→ **YOUR GOAL**: Every line of the material below that contains the string "Airport" must appear in the answer.

→ **GIVEN RECORDS**:

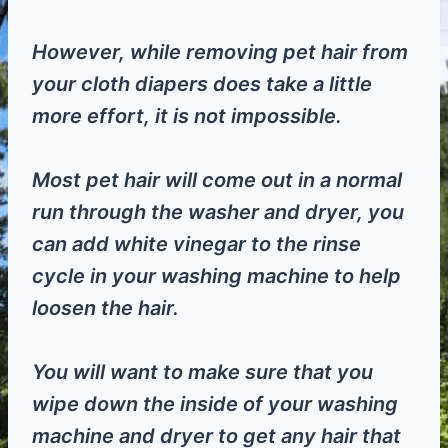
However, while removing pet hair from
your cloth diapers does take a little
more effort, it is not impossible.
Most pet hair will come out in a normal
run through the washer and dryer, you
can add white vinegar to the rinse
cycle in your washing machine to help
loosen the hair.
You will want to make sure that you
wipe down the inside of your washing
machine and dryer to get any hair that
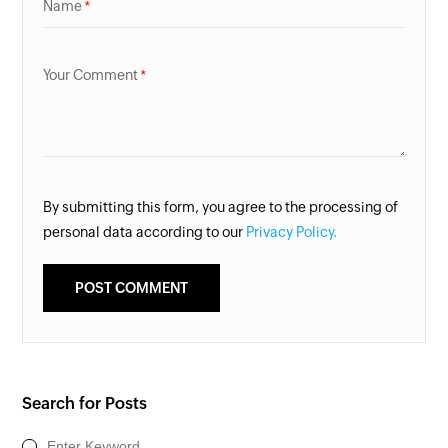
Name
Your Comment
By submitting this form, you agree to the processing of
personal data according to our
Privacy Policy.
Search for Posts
--
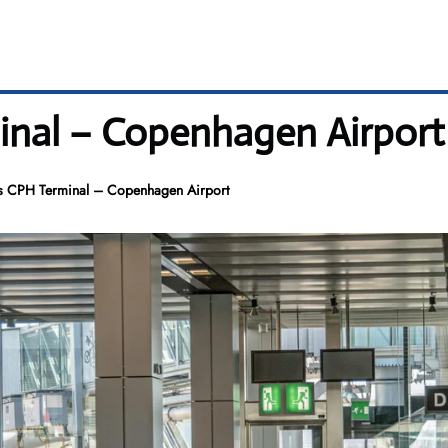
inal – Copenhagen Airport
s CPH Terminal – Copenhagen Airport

→ **TASK SOLUTION**:
inal – Copenhagen Airport
s CPH Terminal – Copenhagen Airport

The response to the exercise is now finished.